• _Your instructions_
Write out the records below exactly as they appear, skipping each picture.

========

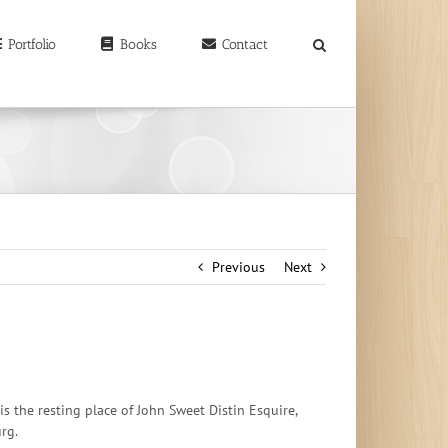
earch
r:
Portfolio
Books
Contact
Previous
Next
s the resting place of John Sweet Distin Esquire,
urg.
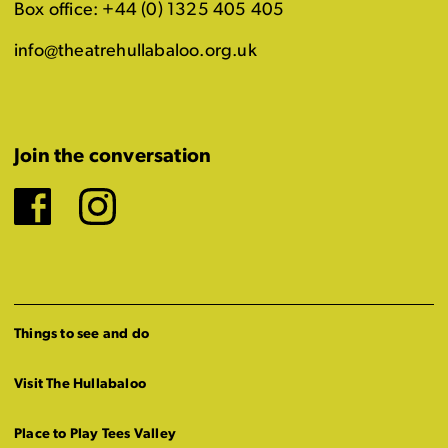
Box office: +44 (0) 1325 405 405
info@theatrehullabaloo.org.uk
Join the conversation
Facebook
Instagram
Things to see and do
Visit The Hullabaloo
Place to Play Tees Valley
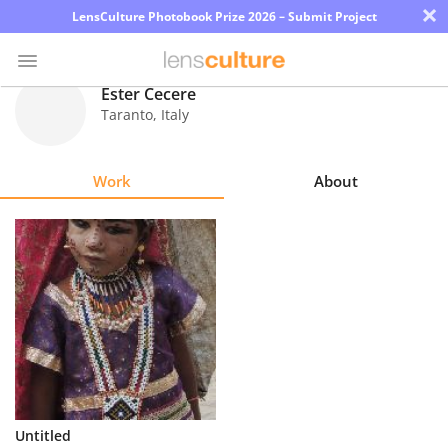
×
LensCulture Photobook Prize 2026 – Submit Project
Ester Cecere
Taranto
,
Italy
Photo
Contest
Work
About
Magazine
Explore
Learn
About
Us
Partner
Untitled
with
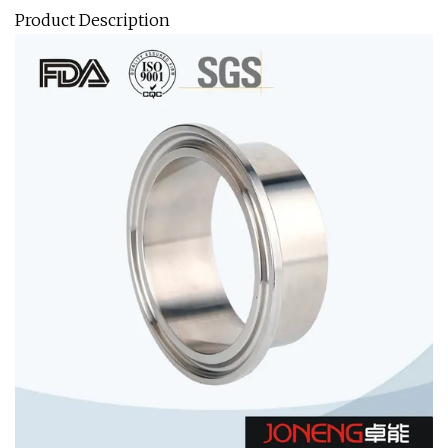
Product Description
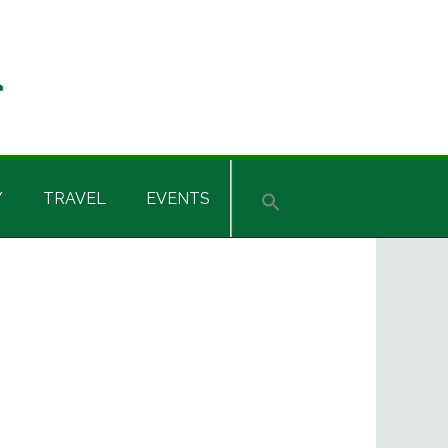
Y
TRAVEL
EVENTS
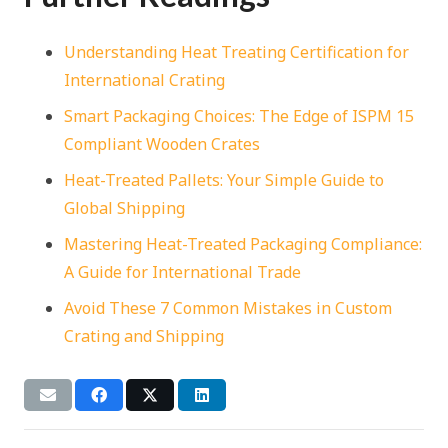
Understanding Heat Treating Certification for
International Crating
Smart Packaging Choices: The Edge of ISPM 15
Compliant Wooden Crates
Heat-Treated Pallets: Your Simple Guide to
Global Shipping
Mastering Heat-Treated Packaging Compliance:
A Guide for International Trade
Avoid These 7 Common Mistakes in Custom
Crating and Shipping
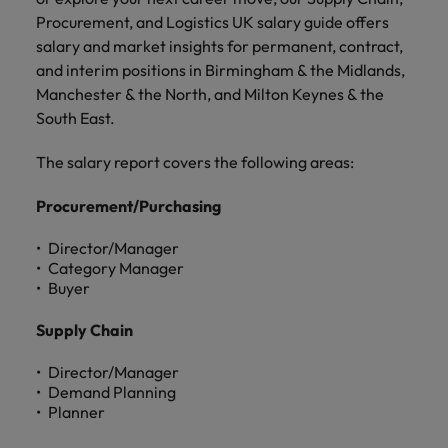
and support
about a career at Robert Walters UK
who will lead
Procurement, and Logistics UK salary guide offers
professionals
successful
Japan
United States
salary and market insights for permanent, contract,
Learn more
who will enhance
transformations
and interim positions in Birmingham & the Midlands,
efficiency across
and drive
Malaysia
Vietnam
your
Manchester & the North, and Milton Keynes & the
innovation within
organisation.
your business.
South East.
The salary report covers the following areas:
Manufacturing
Marketing
& Engineering
Collaborate with
Procurement/Purchasing
creative
Access technical
marketing
specialists who
Director/Manager
professionals who
Category Manager
combine
will amplify your
Buyer
expertise and
brand’s presence
innovation to
and deliver
Supply Chain
elevate your
impactful
manufacturing
campaigns.
Director/Manager
and engineering
Demand Planning
capabilities.
Planner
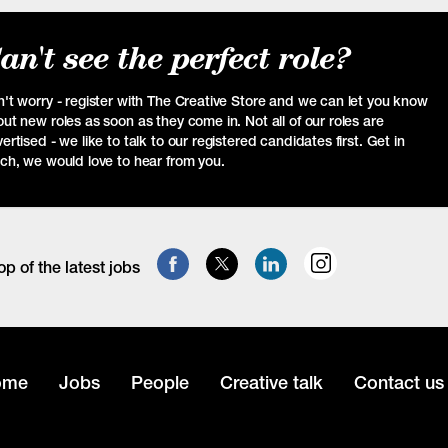
an't see the perfect role?
't worry - register with The Creative Store and we can let you know
ut new roles as soon as they come in. Not all of our roles are
ertised - we like to talk to our registered candidates first. Get in
ch, we would love to hear from you.
op of the latest jobs
ome
Jobs
People
Creative talk
Contact us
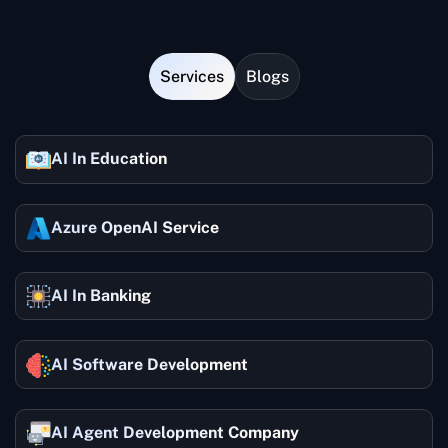
supplying more insight.
Services
Blogs
AI In Education
Azure OpenAI Service
AI In Banking
AI Software Development
AI Agent Development Company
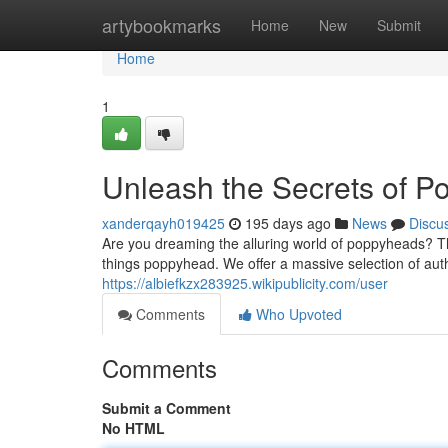
Home
artybookmarks
Home
New
Submit
Home
1
Unleash the Secrets of 
xanderqayh019425
195 days ago
News
Discu
Are you dreaming the alluring world of poppyheads? Th
things poppyhead. We offer a massive selection of aut
https://albiefkzx283925.wikipublicity.com/user
Comments
Who Upvoted
Comments
Submit a Comment
No HTML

========

• _Written answer_
earch
r:
Portfolio
Books
Contact
Previous
Next
s the resting place of John Sweet Distin Esquire,
urg.
Box office: +44 (0) 1325 405 405
info@theatrehullabaloo.org.uk
Join the conversation
Facebook
Instagram
Things to see and do
Visit The Hullabaloo
Place to Play Tees Valley
×
LensCulture Photobook Prize 2026 – Submit Project
Ester Cecere
Taranto
,
Italy
Photo
Contest
Work
About
Magazine
Explore
Learn
About
Us
Partner
Untitled
with
Product Description
Y
TRAVEL
EVENTS
Understanding Heat Treating Certification for
International Crating
Smart Packaging Choices: The Edge of ISPM 15
Compliant Wooden Crates
Heat-Treated Pallets: Your Simple Guide to
Global Shipping
Mastering Heat-Treated Packaging Compliance:
A Guide for International Trade
Avoid These 7 Common Mistakes in Custom
Crating and Shipping
and support
about a career at Robert Walters UK
who will lead
Procurement, and Logistics UK salary guide offers
professionals
successful
Japan
United States
salary and market insights for permanent, contract,
Learn more
who will enhance
transformations
and interim positions in Birmingham & the Midlands,
efficiency across
and drive
Malaysia
Vietnam
your
Manchester & the North, and Milton Keynes & the
innovation within
organisation.
your business.
South East.
The salary report covers the following areas:
Manufacturing
Marketing
& Engineering
Collaborate with
Procurement/Purchasing
creative
Access technical
marketing
specialists who
Director/Manager
professionals who
Category Manager
combine
will amplify your
Buyer
expertise and
brand’s presence
innovation to
and deliver
Supply Chain
elevate your
impactful
manufacturing
campaigns.
Director/Manager
and engineering
Demand Planning
capabilities.
Planner
an't see the perfect role?
't worry - register with The Creative Store and we can let you know
ut new roles as soon as they come in. Not all of our roles are
ertised - we like to talk to our registered candidates first. Get in
ch, we would love to hear from you.
op of the latest jobs
ome
Jobs
People
Creative talk
Contact us
supplying more insight.
Services
Blogs
AI In Education
Azure OpenAI Service
AI In Banking
AI Software Development
AI Agent Development Company
Home
artybookmarks
Home
New
Submit
Home
1
Unleash the Secrets of 
xanderqayh019425
195 days ago
News
Discu
Are you dreaming the alluring world of poppyheads? Th
things poppyhead. We offer a massive selection of aut
https://albiefkzx283925.wikipublicity.com/user
Comments
Who Upvoted
Comments
Submit a Comment
No HTML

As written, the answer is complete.